* **What you need to do**:
Retype the data below exactly; skip every image.

* **Input material**:
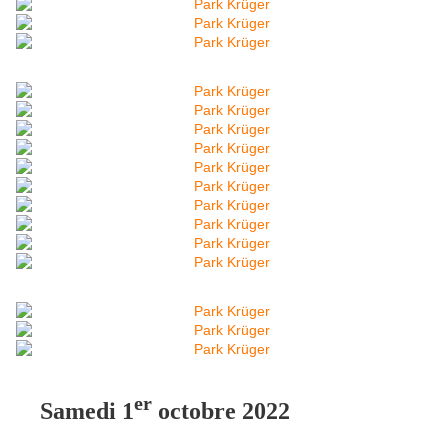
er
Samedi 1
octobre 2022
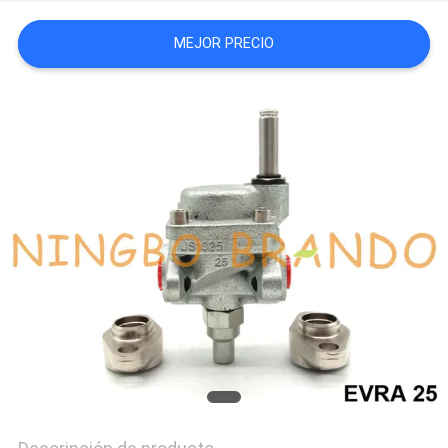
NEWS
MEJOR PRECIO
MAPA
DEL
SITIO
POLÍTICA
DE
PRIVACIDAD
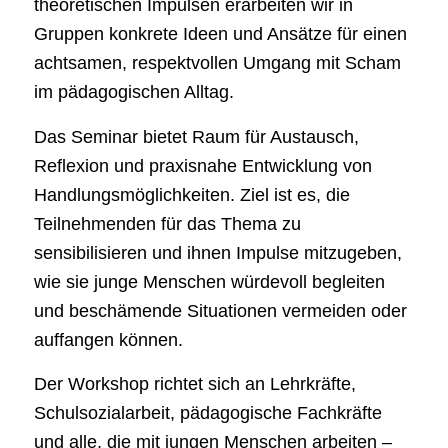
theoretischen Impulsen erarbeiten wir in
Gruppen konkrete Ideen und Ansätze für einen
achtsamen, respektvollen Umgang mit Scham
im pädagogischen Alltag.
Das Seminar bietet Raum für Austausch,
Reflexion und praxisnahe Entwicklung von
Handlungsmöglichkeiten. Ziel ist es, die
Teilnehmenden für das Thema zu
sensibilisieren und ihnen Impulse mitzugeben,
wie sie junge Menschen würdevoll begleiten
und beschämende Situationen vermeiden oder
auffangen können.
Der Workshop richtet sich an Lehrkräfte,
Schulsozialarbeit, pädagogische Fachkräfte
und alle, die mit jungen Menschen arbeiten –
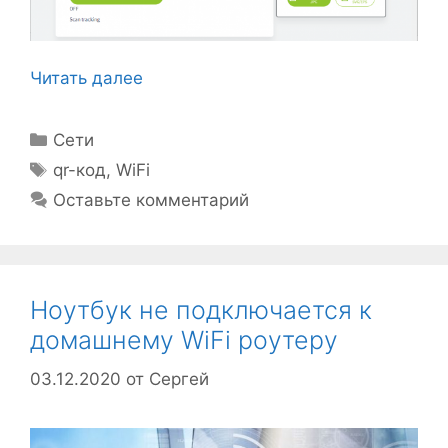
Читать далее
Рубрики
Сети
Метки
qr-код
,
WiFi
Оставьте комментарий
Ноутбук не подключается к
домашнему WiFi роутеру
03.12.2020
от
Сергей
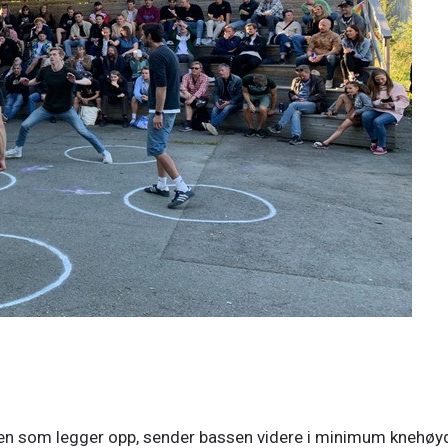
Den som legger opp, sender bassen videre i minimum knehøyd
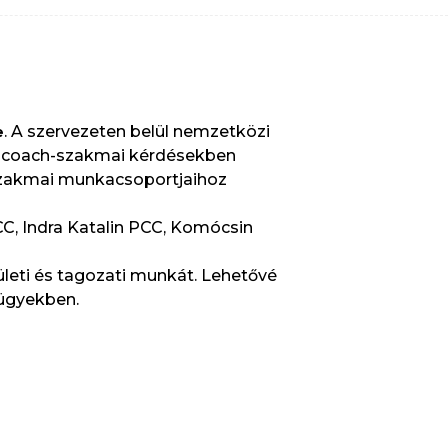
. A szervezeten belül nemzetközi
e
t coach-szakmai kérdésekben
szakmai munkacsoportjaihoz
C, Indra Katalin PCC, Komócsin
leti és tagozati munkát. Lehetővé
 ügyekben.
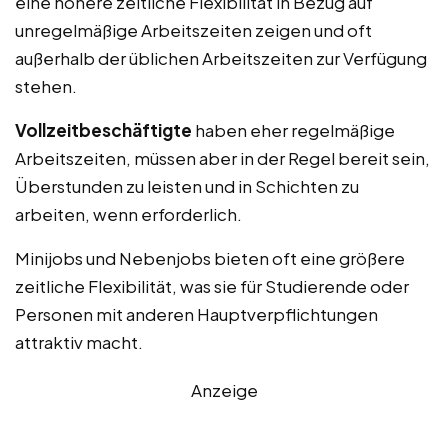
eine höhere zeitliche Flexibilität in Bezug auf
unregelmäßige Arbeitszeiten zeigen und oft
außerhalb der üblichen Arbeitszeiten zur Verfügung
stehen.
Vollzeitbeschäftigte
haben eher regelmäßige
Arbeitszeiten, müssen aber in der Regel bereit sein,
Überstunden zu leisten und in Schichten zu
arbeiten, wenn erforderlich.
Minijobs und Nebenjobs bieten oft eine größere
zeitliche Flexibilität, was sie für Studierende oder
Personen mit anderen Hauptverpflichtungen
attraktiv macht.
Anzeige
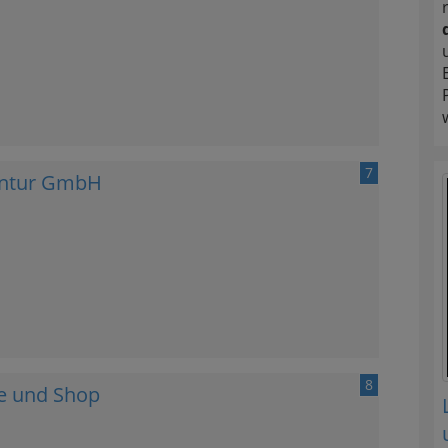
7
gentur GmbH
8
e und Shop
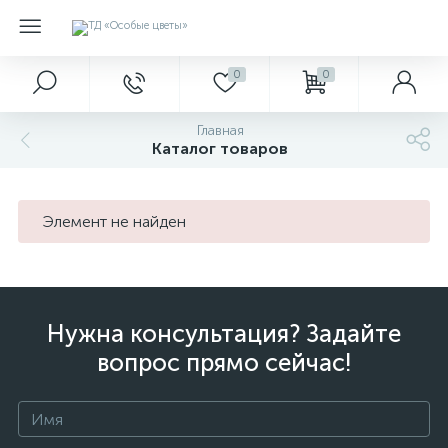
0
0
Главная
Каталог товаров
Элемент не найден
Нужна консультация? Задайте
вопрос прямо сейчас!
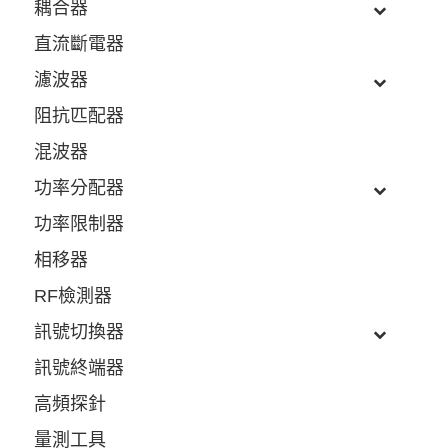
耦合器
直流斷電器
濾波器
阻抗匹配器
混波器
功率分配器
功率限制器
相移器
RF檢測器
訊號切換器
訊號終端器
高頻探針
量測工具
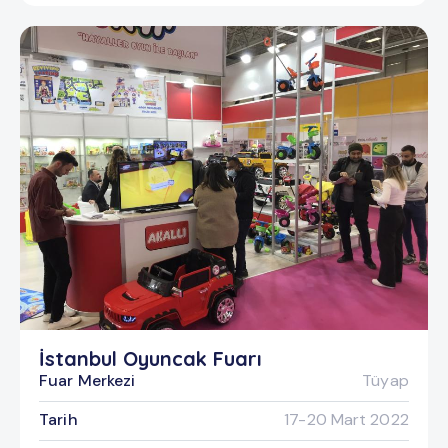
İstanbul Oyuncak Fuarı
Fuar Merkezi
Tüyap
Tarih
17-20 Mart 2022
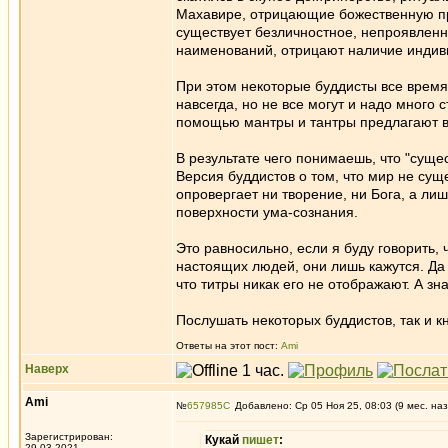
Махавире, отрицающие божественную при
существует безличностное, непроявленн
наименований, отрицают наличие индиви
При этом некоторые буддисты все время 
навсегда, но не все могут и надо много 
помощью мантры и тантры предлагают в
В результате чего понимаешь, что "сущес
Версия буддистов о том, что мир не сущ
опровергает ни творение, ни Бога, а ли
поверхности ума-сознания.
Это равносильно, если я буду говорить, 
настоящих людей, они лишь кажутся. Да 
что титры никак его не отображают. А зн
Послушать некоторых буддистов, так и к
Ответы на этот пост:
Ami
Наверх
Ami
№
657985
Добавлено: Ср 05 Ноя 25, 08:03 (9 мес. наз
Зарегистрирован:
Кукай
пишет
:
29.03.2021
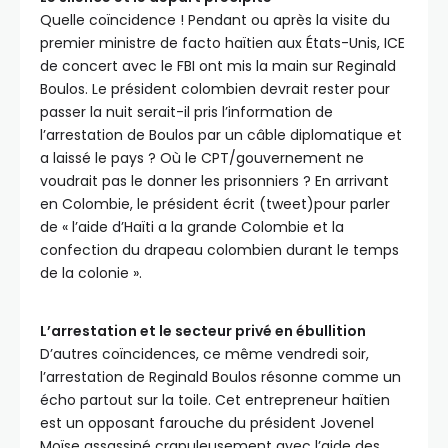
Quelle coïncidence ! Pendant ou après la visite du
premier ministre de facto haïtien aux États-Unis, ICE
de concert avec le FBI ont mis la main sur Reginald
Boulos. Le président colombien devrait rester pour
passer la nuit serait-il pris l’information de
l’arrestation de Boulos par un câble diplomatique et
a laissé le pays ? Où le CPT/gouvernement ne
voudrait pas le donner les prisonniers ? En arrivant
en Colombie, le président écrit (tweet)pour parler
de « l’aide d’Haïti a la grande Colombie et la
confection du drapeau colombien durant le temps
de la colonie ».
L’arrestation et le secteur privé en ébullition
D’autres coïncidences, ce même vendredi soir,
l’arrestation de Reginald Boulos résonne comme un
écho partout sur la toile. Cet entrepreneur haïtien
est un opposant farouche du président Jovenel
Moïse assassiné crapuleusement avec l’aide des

* **The answer**:
er
Samedi 1
octobre 2022
NEWS
MEJOR PRECIO
MAPA
DEL
SITIO
POLÍTICA
DE
PRIVACIDAD
theoretischen Impulsen erarbeiten wir in
Gruppen konkrete Ideen und Ansätze für einen
achtsamen, respektvollen Umgang mit Scham
im pädagogischen Alltag.
Das Seminar bietet Raum für Austausch,
Reflexion und praxisnahe Entwicklung von
Handlungsmöglichkeiten. Ziel ist es, die
Teilnehmenden für das Thema zu
sensibilisieren und ihnen Impulse mitzugeben,
wie sie junge Menschen würdevoll begleiten
und beschämende Situationen vermeiden oder
auffangen können.
Der Workshop richtet sich an Lehrkräfte,
Schulsozialarbeit, pädagogische Fachkräfte
und alle, die mit jungen Menschen arbeiten –
Читать далее
Рубрики
Сети
Метки
qr-код
,
WiFi
Оставьте комментарий
Ноутбук не подключается к
домашнему WiFi роутеру
03.12.2020
от
Сергей
Den som legger opp, sender bassen videre i minimum knehøyd
. A szervezeten belül nemzetközi
e
t coach-szakmai kérdésekben
szakmai munkacsoportjaihoz
C, Indra Katalin PCC, Komócsin
leti és tagozati munkát. Lehetővé
 ügyekben.
eine höhere zeitliche Flexibilität in Bezug auf
unregelmäßige Arbeitszeiten zeigen und oft
außerhalb der üblichen Arbeitszeiten zur Verfügung
stehen.
Vollzeitbeschäftigte
haben eher regelmäßige
Arbeitszeiten, müssen aber in der Regel bereit sein,
Überstunden zu leisten und in Schichten zu
arbeiten, wenn erforderlich.
Minijobs und Nebenjobs bieten oft eine größere
zeitliche Flexibilität, was sie für Studierende oder
Personen mit anderen Hauptverpflichtungen
attraktiv macht.
Anzeige
7
gentur GmbH
8
e und Shop
0
0
Главная
Каталог товаров
Элемент не найден
Нужна консультация? Задайте
вопрос прямо сейчас!
耦合器
直流斷電器
濾波器
阻抗匹配器
混波器
功率分配器
功率限制器
相移器
RF檢測器
訊號切換器
訊號終端器
高頻探針
量測工具
İstanbul Oyuncak Fuarı
Fuar Merkezi
Tüyap
Tarih
17-20 Mart 2022
Махавире, отрицающие божественную при
существует безличностное, непроявленн
наименований, отрицают наличие индиви
При этом некоторые буддисты все время 
навсегда, но не все могут и надо много 
помощью мантры и тантры предлагают в
В результате чего понимаешь, что "сущес
Версия буддистов о том, что мир не сущ
опровергает ни творение, ни Бога, а ли
поверхности ума-сознания.
Это равносильно, если я буду говорить, 
настоящих людей, они лишь кажутся. Да 
что титры никак его не отображают. А зн
Послушать некоторых буддистов, так и к
Ответы на этот пост:
Ami
Наверх
Ami
№
657985
Добавлено: Ср 05 Ноя 25, 08:03 (9 мес. наз
Зарегистрирован:
Кукай
пишет
:
29.03.2021
Quelle coïncidence ! Pendant ou après la visite du
premier ministre de facto haïtien aux États-Unis, ICE
de concert avec le FBI ont mis la main sur Reginald
Boulos. Le président colombien devrait rester pour
passer la nuit serait-il pris l’information de
l’arrestation de Boulos par un câble diplomatique et
a laissé le pays ? Où le CPT/gouvernement ne
voudrait pas le donner les prisonniers ? En arrivant
en Colombie, le président écrit (tweet)pour parler
de « l’aide d’Haïti a la grande Colombie et la
confection du drapeau colombien durant le temps
de la colonie ».
L’arrestation et le secteur privé en ébullition
D’autres coïncidences, ce même vendredi soir,
l’arrestation de Reginald Boulos résonne comme un
écho partout sur la toile. Cet entrepreneur haïtien
est un opposant farouche du président Jovenel
Moïse assassiné crapuleusement avec l’aide des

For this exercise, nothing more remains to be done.